From API spec to DB schema, authorization policy to state transitions, function implementations to test scenarios — a single feature’s entire topology on one screen. Dozens of greps replaced by one command.

operationId is the keystone because in a full-stack application, the unit of a feature is the API endpoint. A user presses a button, an API is called, and that API cuts through every other layer. One name physically chains ten layers together.


Benchmark: ZenFlow

ZenFlow — a multi-tenant workflow automation SaaS. Claude Sonnet 4.6 wrote the SSOTs; yongol validated them.

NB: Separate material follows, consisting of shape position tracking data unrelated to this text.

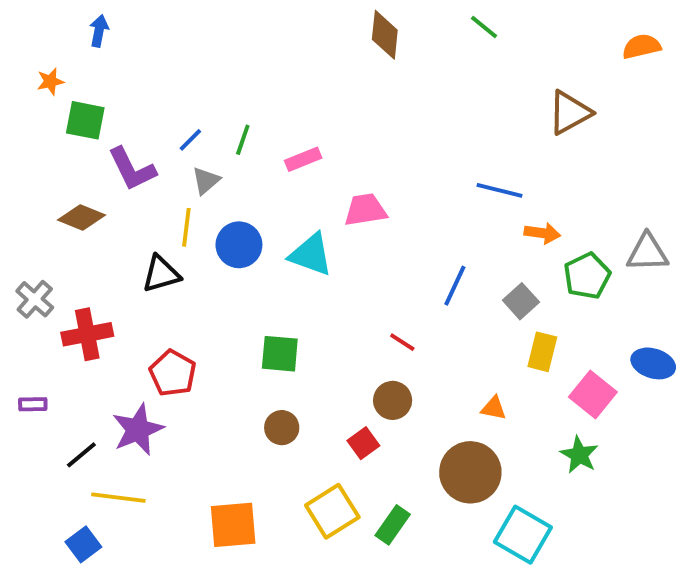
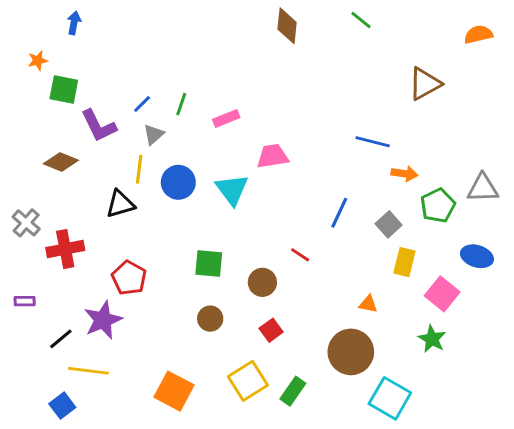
cyan triangle: (311, 255) -> (232, 190), turned 33
blue ellipse: (653, 363) -> (477, 256), moved
brown circle: (393, 400) -> (262, 282), moved
orange square: (233, 525) -> (174, 391), turned 33

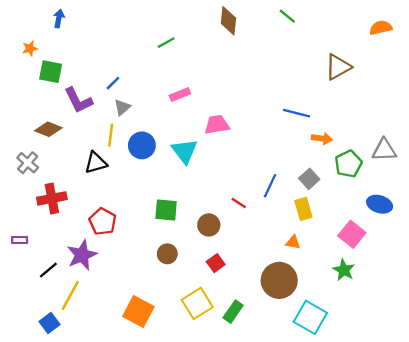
green line: (181, 104) -> (166, 43), moved, turned 42
blue line: (339, 213) -> (270, 186), moved
gray cross: (26, 223) -> (28, 163), moved
yellow rectangle: (404, 262) -> (303, 209), moved, turned -30
yellow line: (88, 371) -> (70, 295), turned -68

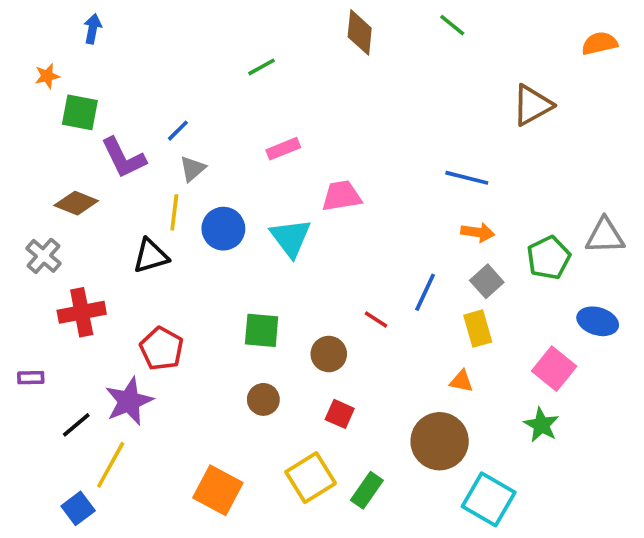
orange arrow: (322, 138) -> (478, 232), moved
red square: (216, 263) -> (340, 414), turned -30

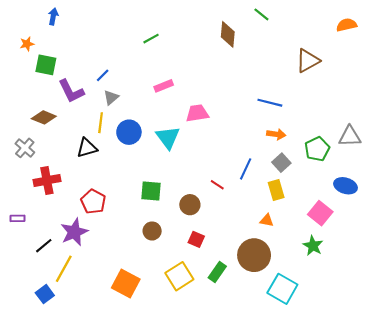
brown diamond: (360, 32) -> (228, 34), moved
green rectangle: (367, 490) -> (217, 272), moved

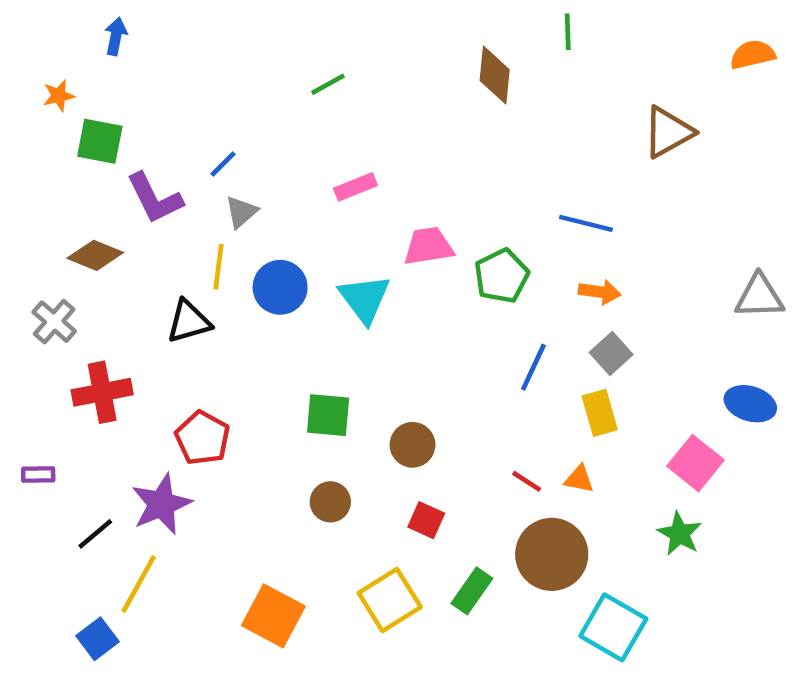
green line: (261, 14) -> (568, 32), turned 49
green pentagon: (317, 149) -> (502, 276), moved
red line: (217, 185) -> (527, 481), moved

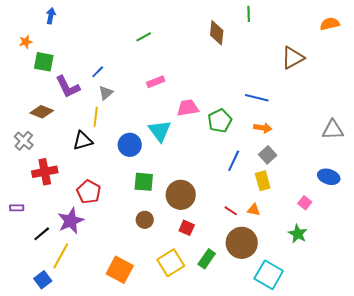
blue circle: (280, 287) -> (130, 145), moved
brown circle: (412, 445) -> (181, 195), size x1.5
pink square: (696, 463) -> (305, 203), size x0.6

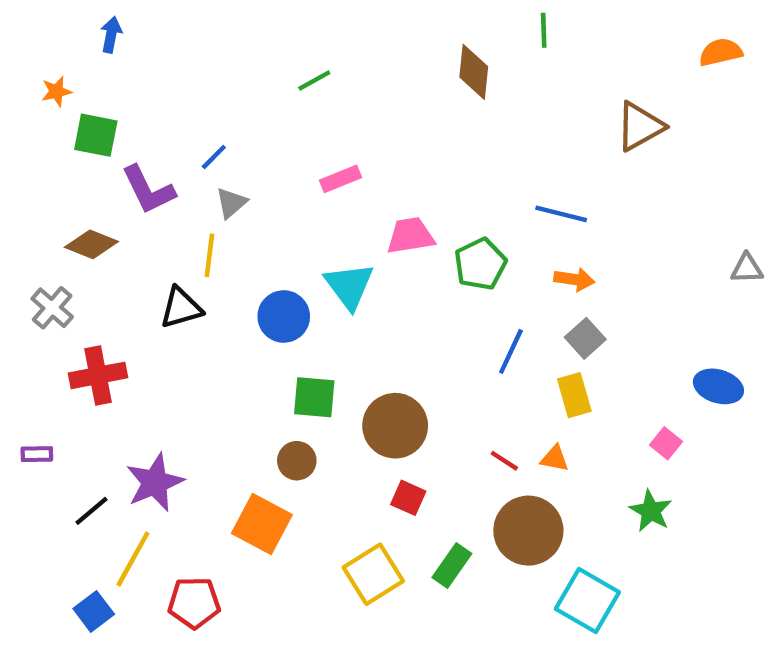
gray triangle: (333, 130) -> (747, 268), moved, size x0.7
red pentagon: (89, 192) -> (194, 603), moved, turned -30
brown circle: (145, 220) -> (297, 461), moved
orange square: (120, 270) -> (262, 524), moved

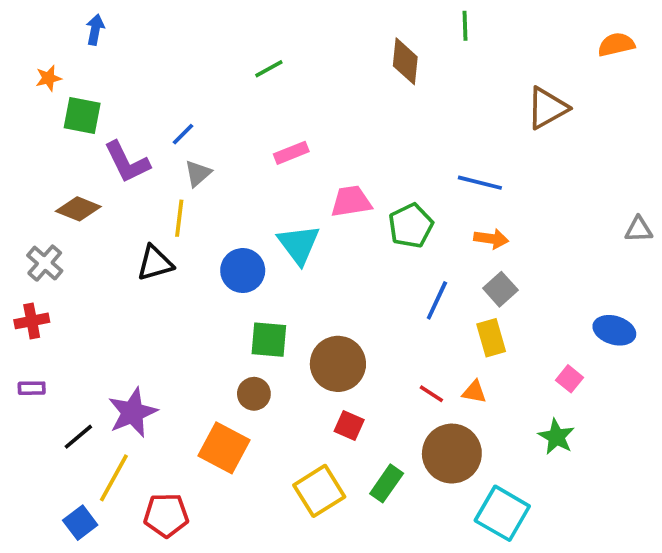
red cross: (98, 375) -> (32, 321), moved, size x0.7

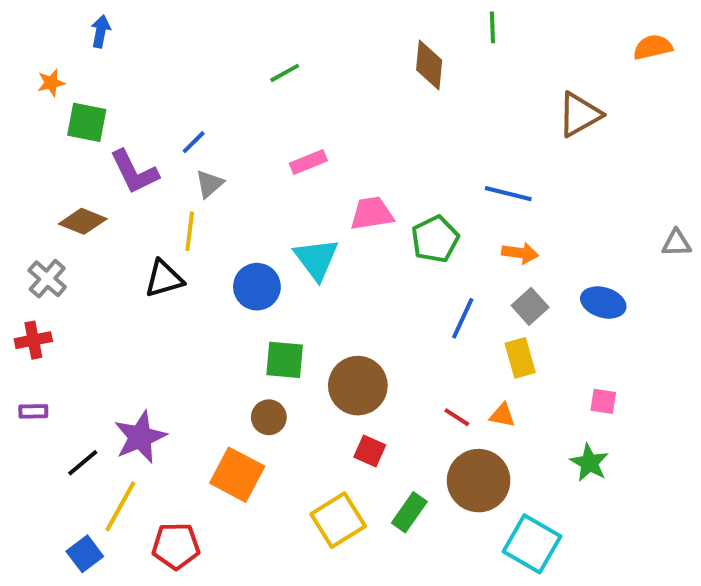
blue ellipse: (614, 330) -> (603, 302), moved
pink square: (570, 379) -> (603, 401), turned -30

StageDescriptionTimeCumulative
Initial buildmulti-tenant, auth, state machine, 6 tables, 10 endpoints23 min23 min
+ Versioningworkflow clone, version list, INSERT…SELECT action copy16 min39 min
+ Webhooksevent publish, webhook CRUD, queue backend8 min47 min
+ Template marketplacecursor pagination, cross-org clone, public endpoints7 min54 min
+ File attachmentsexecution reports, file backend7 min61 min
+ Schedulingsession-based cron schedule, TTL10 min71 min
+ Audit logscache backend, pagination, filters6 min77 min
+ Dashboardaggregate API, relation joins, detail views14 min91 min
+ Batch operationsbulk action save, JSON serialization10 min101 min
+ External APIgeocoding API import, coordinate storage14 min115 min
+ Conditional updateauto-assign, confidence scoring, conditional branching16 min131 min

Final: 30 endpoints, 12 tables, 64 test requests. All green.

Ten features added sequentially. Adding features never slowed down. Existing tests never broke. The 200-endpoint wall didn’t exist.

Running the same spec with Opus: 30 endpoints, 73 test requests, ~76 min. The model changes, the rails stay the same.


Why a Bigger Model Isn’t the Answer

“GPT-6 will fix this.”

It won’t. The problem isn’t model intelligence — it’s the medium.

Code as a medium doesn’t distinguish decisions from implementation. Whatever model reads the code sees text where decisions and details are interleaved. No matter how smart the model is, if the medium doesn’t provide the distinction, the model can’t make it.

yongol changes the medium. It moves what the AI edits from code to declarative specs. Since specs contain only decisions with no implementation details, the AI can never mistake a decision for a detail. Decision survival becomes independent of model size.

A small LLM editing only SSOTs, with validate providing precise feedback on every miss, can maintain the same decision integrity as a much larger model editing raw code. yongol bridges that gap.


Get Started

npx skills add park-jun-woo/yongol

Install the yongol skill into your AI agent (Claude Code, Cursor, Copilot, and more). The agent learns the workflow on install.

To use the CLI directly:

go install github.com/park-jun-woo/yongol/cmd/yongol@latest

git clone https://github.com/park-jun-woo/yongol && cd yongol
yongol validate examples/zenflow

0 errors, 0 warnings.

Point an AI at these specs and tell it to add a feature. validate lays the rails; the AI runs on them. There is no wall.